Two years following we had an increase, but it never hit fifty.
In the beginning of 2028, when Frank became president, he issued the official Reproduction Proclamation Law.
In a sense, but in a more humane way, Frank was following the George law. If we wanted to continue as a species, we had to reproduce.
Therefore, any woman living in the United States between the ages of 19 and 40, unless medically excused had exactly two years to conceive, or they would be artificially inseminated by a donor of their choice or a volunteer.
They would be placed in pregnancy detention centers to ensure conception.
Sounds harsh, I know but we were dwindling.
He came to me with it
first and we laid out the plan. Actually, he came to me before becoming president. We made sure we had the cows, and the processing centers for food and milk for these women. Special farms and greenhouses were set up for the ‘expectant’.
Also, special medical care.
These women and their offspring would get the best of the best.
We found out after the law went into effect that it wasn’t that these women didn’t want to have children, they couldn’t find suitable partners.
Wow. The return of conventional relationships.
It was amazing. I never thought I'd see the day where one on one relationships would return. When women were outnumbered, women married more than one man.
At least most did.
I remember Joe, right before he passed away, talking to Frank about the law.

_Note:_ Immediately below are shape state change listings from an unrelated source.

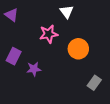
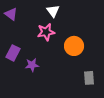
white triangle: (67, 12) -> (53, 11), moved
gray rectangle: (94, 83) -> (89, 78), turned -40

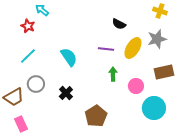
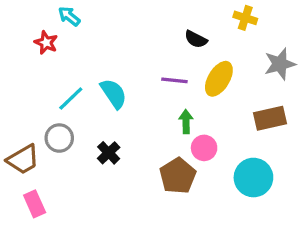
yellow cross: (160, 11) -> (245, 18), moved
gray star: (157, 39) -> (280, 64), moved
cyan line: (28, 56) -> (71, 99), moved
pink circle: (136, 86) -> (204, 148), moved
brown pentagon: (96, 116) -> (178, 176), moved

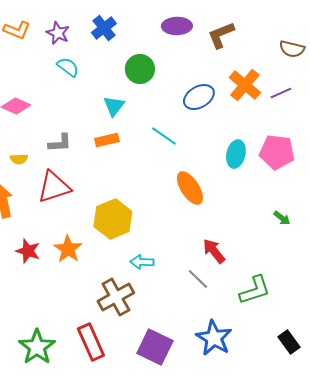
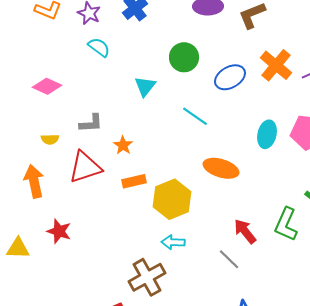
green circle: (140, 69) -> (184, 57), moved
orange rectangle: (107, 140) -> (134, 181), moved
orange ellipse: (190, 188) -> (221, 168), turned -40
yellow hexagon: (113, 219) -> (172, 199), moved
orange star: (68, 249) -> (123, 145), moved, size x0.7
green L-shape: (255, 290) -> (286, 224), moved, turned 132

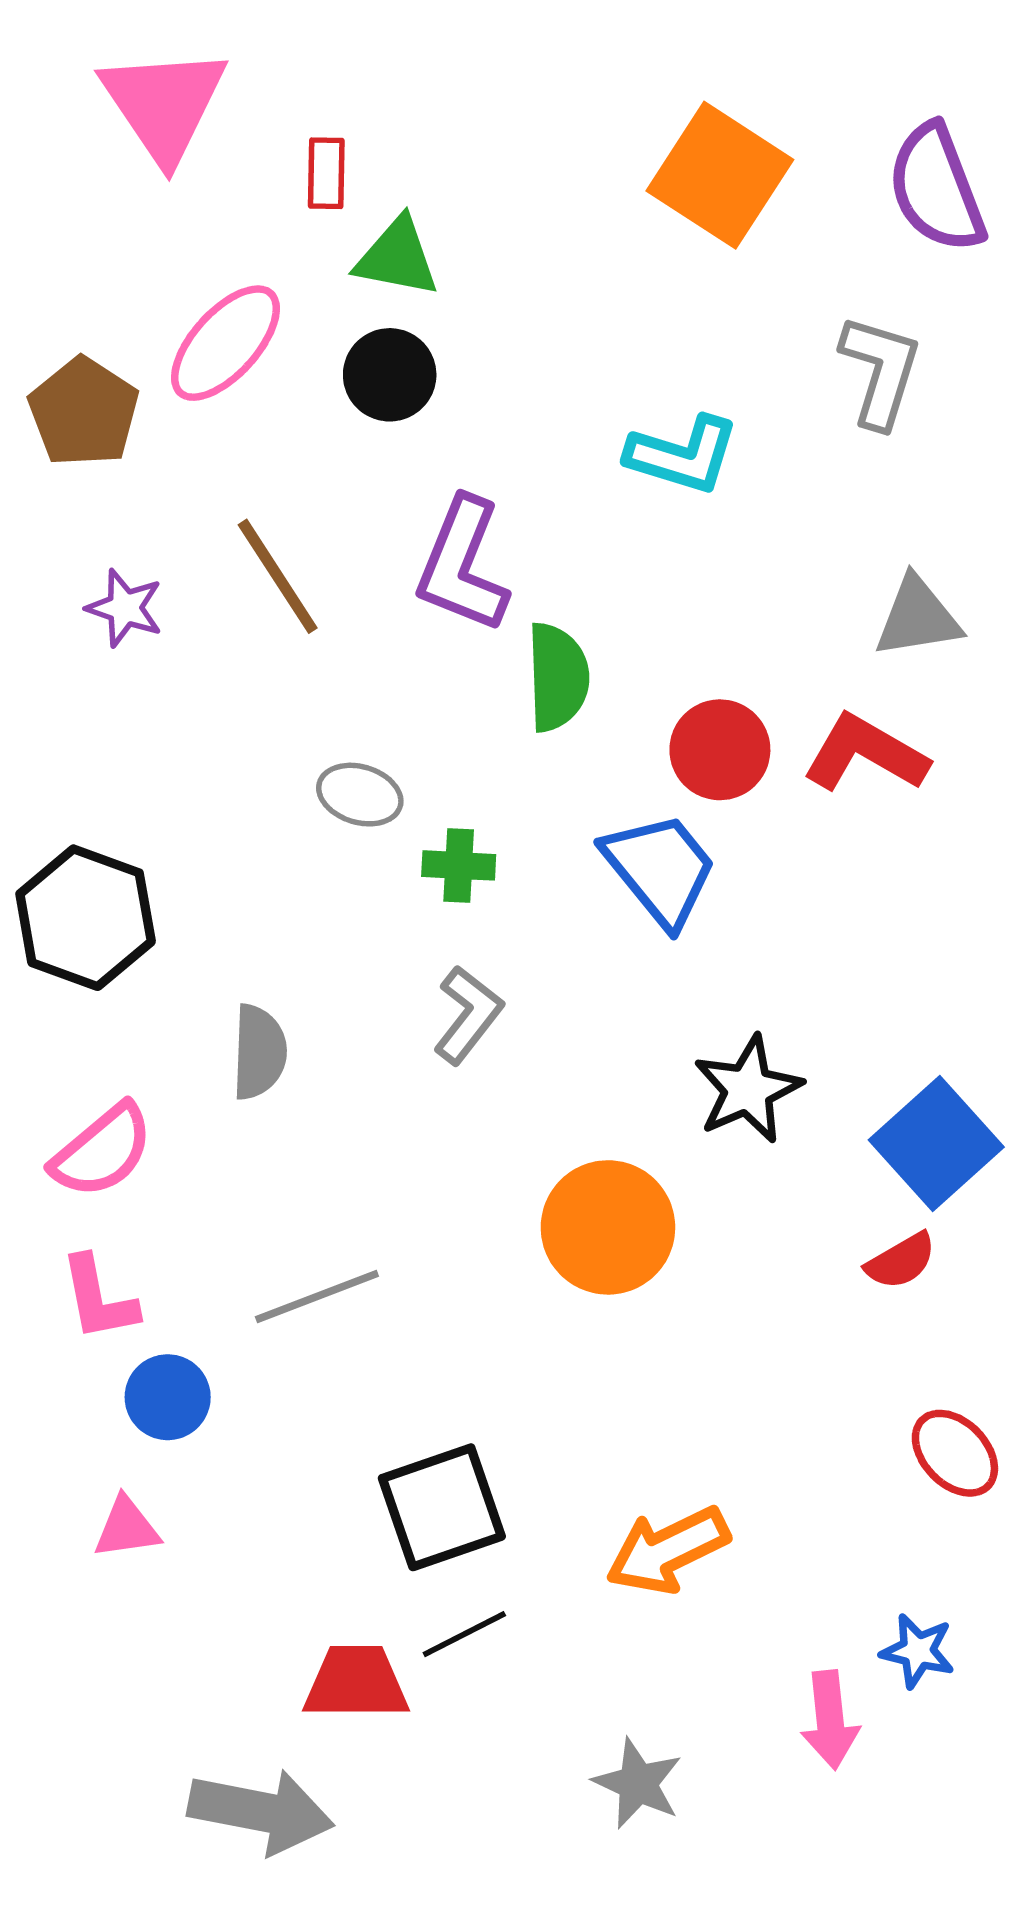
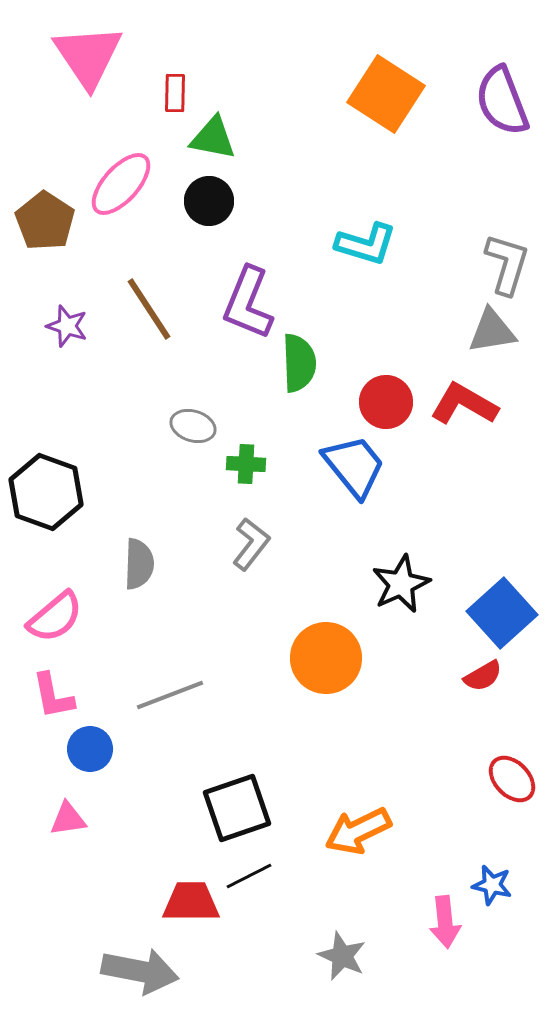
gray L-shape: (880, 371) -> (507, 264), moved

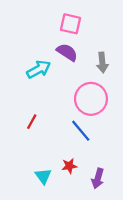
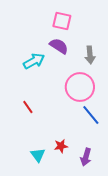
red line: (32, 122) -> (28, 107), turned -64
blue line: (81, 131) -> (91, 115), moved

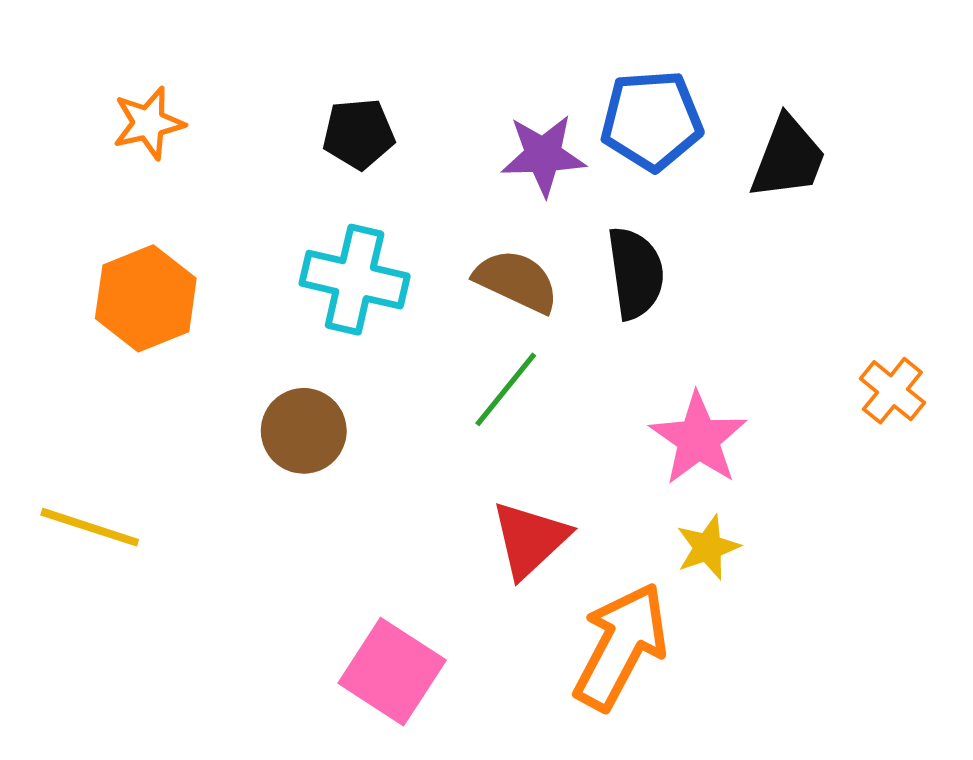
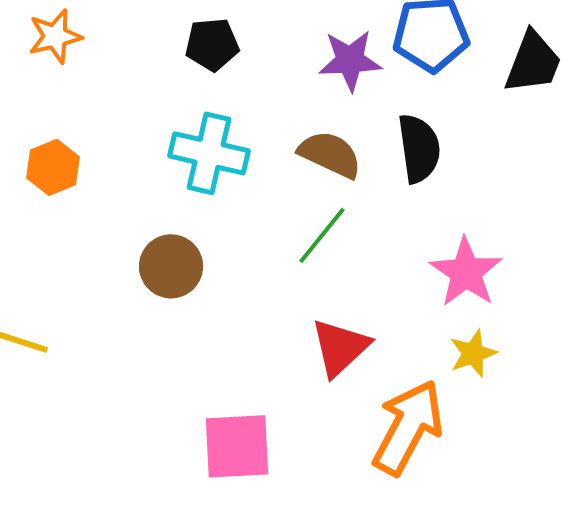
orange hexagon: (146, 298) -> (53, 167), size x0.7
pink square: (392, 672) -> (237, 446), turned -36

“You are acting like George two,” he said to Frank. “Next thing you know you’ll put these women in vats and farm the kids.”
“If need be,” Frank said.
“You’re an ass.”
“And man is a dying breed.”
Goddamn if it didn’t work.
End of 2028. Five hundred births.
By the fall of 2029… 8,000 babies were born.
Jack was the last baby born that year.
In January 2030, over four hundred women were registered as ‘due’.
Four hundred and seventeen gave birth.
Four hundred and twelve died right after.
Like Natasha.
The other five went comatose eventually passing with in the year.
Something went wrong. And without someone like Dean, we were lost as to the reasons for it.
February rolled around and nearly the same numbers were expected to be born.
When the first few women died giving birth, we immediately moved to C-sections.
It didn’t work.
Some sort of fetal maternal blood transfusion was taking place, some sort of virus, that upon the detachment of the placenta, the mother instantly bled to death and went into cardiac failure.
All attempts to save them were futile.